From Surry Hills Kitchen to National Icon: How One Sydney Chef Built a $15M Plant-Based Empire
Meet the entrepreneur turning paddock-to-plate philosophy into a thriving business that's reshaping Sydney's food landscape.
Meet the entrepreneur turning paddock-to-plate philosophy into a thriving business that's reshaping Sydney's food landscape.

When Priya Manoharan opened her first deli on Crown Street in Surry Hills five years ago, few predicted it would become one of Sydney's most talked-about food ventures. Today, her brand operates three locations across the city, employs over 80 staff, and has attracted institutional investment valuing the business at approximately $15 million.
The Melbourne-born entrepreneur spotted a gap in Sydney's market: accessible, premium plant-based meals that didn't compromise on flavour or nutrition. Starting with a modest 200-square-metre shopfront in Surry Hills, Manoharan initially juggled three jobs while building her concept. By month three, queues stretched down the street during lunch service.
"People assumed plant-based meant compromise," she explains during a visit to her flagship Paddington venue on Oxford Street. "I wanted to prove that with proper sourcing and technique, you could deliver restaurant-quality food at accessible prices."
Her pricing strategy—main courses averaging $16–$22—undercut competitors while maintaining 40 per cent gross margins. The model proved potent. By 2024, her Surry Hills location was processing over 400 transactions daily. Expansion followed naturally: Paddington in early 2025, then Barangaroo in March this year, capturing the office-worker demographic.
The Barangaroo site, located in the precinct's newly completed dining quarter, represents a significant scaling. At 350 square metres, it employs a dedicated prep kitchen and handles 600 daily transactions. Manoharan sources 70 per cent of produce from suppliers within a 100-kilometre radius of Sydney, a commitment that's become central to her brand story.

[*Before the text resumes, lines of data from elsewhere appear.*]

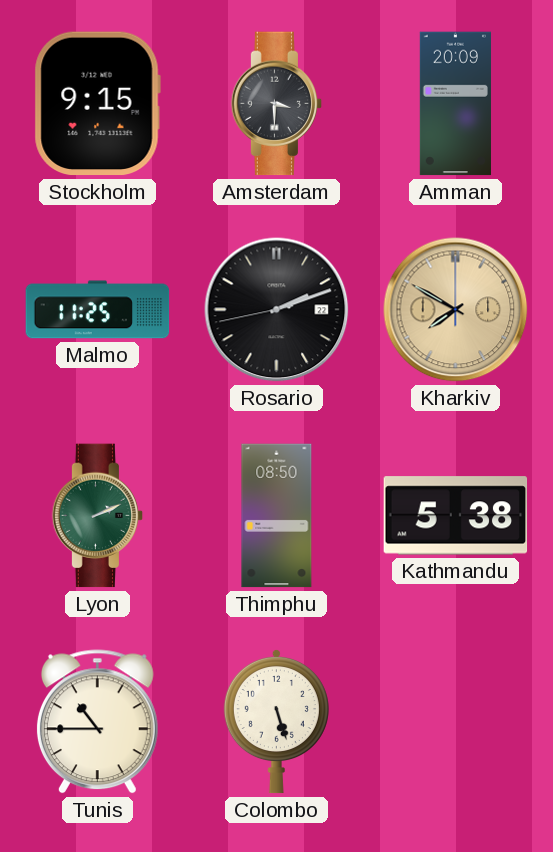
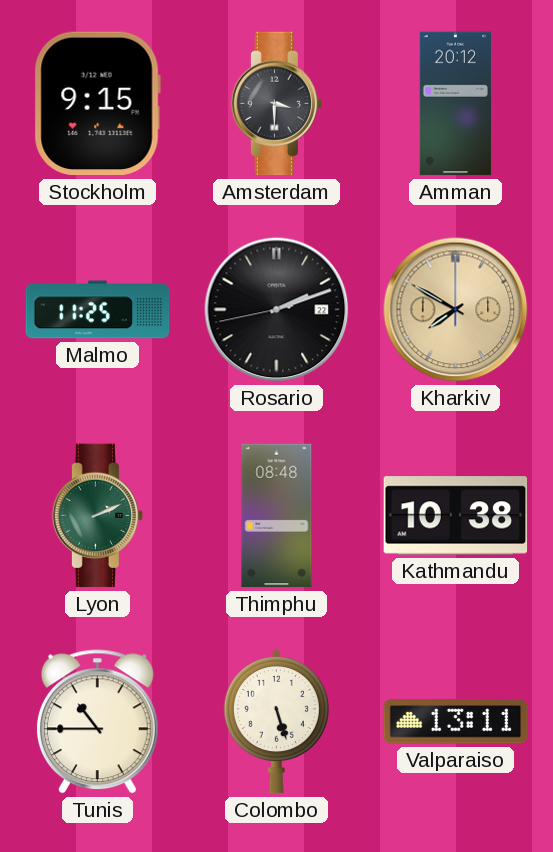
Amman: 20:09 -> 20:12
Thimphu: 08:50 -> 08:48
Kathmandu: 5:38 -> 10:38
Valparaiso: none -> 13:11
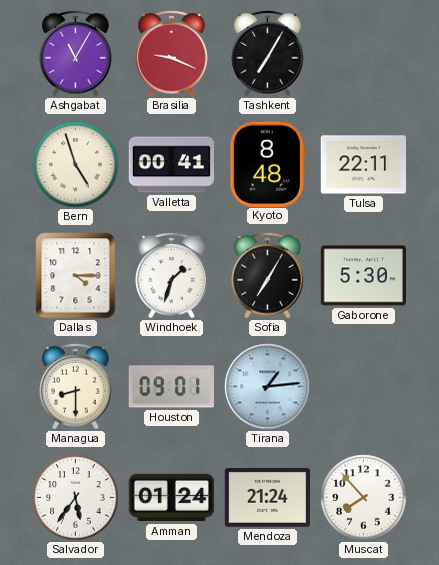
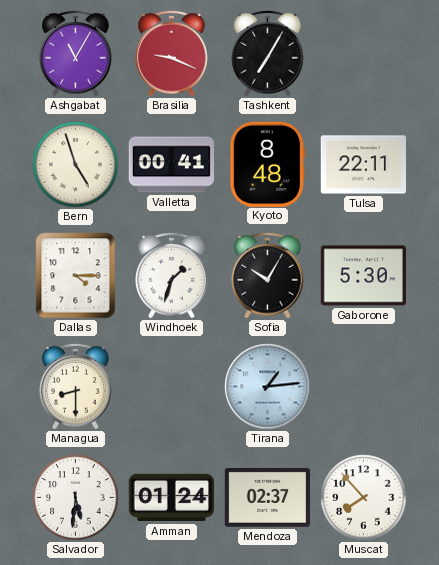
Sofia: 7:05 -> 10:05
Houston: 09:01 -> none
Salvador: 5:36 -> 5:31
Mendoza: 21:24 -> 02:37
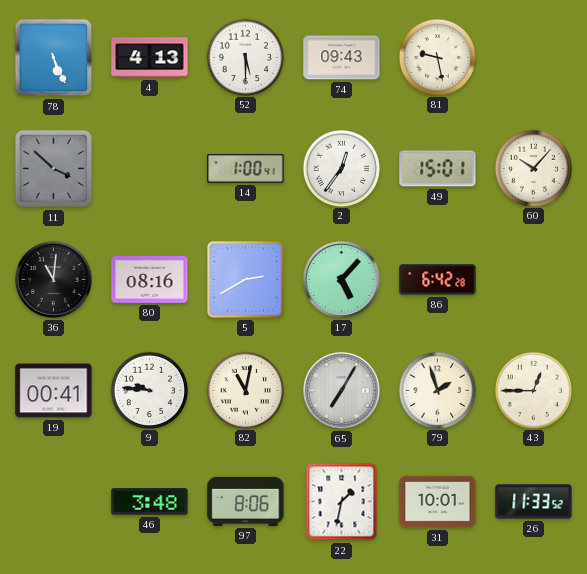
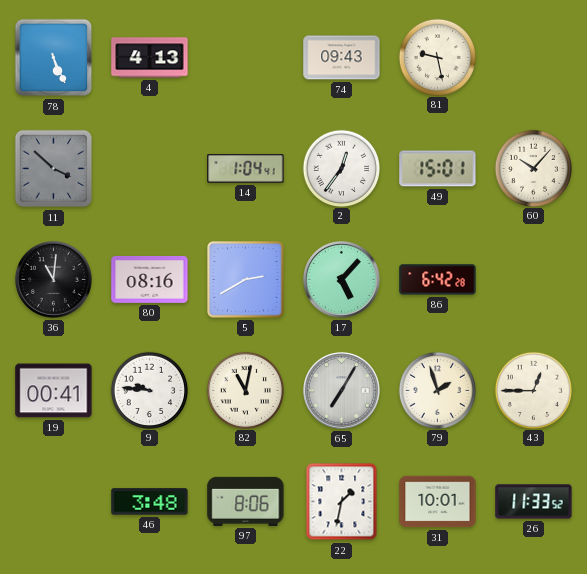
52: 5:30 -> none
14: 1:00 -> 1:04
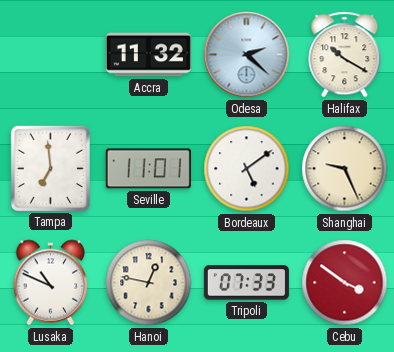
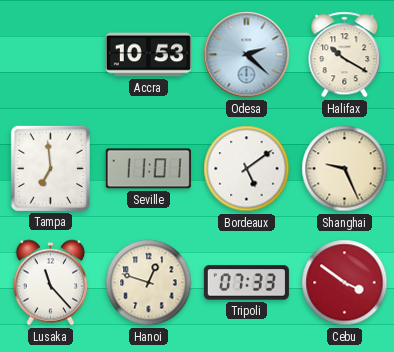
Accra: 11:32 -> 10:53
Lusaka: 10:49 -> 11:23
Hanoi: 12:47 -> 12:48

Industry analysts note her success reflects broader consumer shifts. According to a 2025 IBISWorld report, Australia's plant-based food sector grew 22 per cent year-on-year, with Sydney capturing nearly 35 per cent of national revenue. Manoharan's timing and execution have positioned her as a market leader in that surge.
The entrepreneur attributes growth partly to her team. She's invested heavily in staff retention—offering above-award wages and professional development. Staff turnover sits at 8 per cent annually, well below the hospitality industry average of 24 per cent.
Looking ahead, Manoharan is exploring franchise opportunities and a planned production facility in Western Sydney to supply independent retailers. She's also mentoring emerging food entrepreneurs through the Sydney Business Chamber.
From a single Surry Hills kitchen to a recognised brand, her trajectory exemplifies how clearly identifying customer needs and executing relentlessly can transform a local venture into something genuinely significant.
This article was compiled by AI from the sources linked above and screened before publishing. See our editorial standards.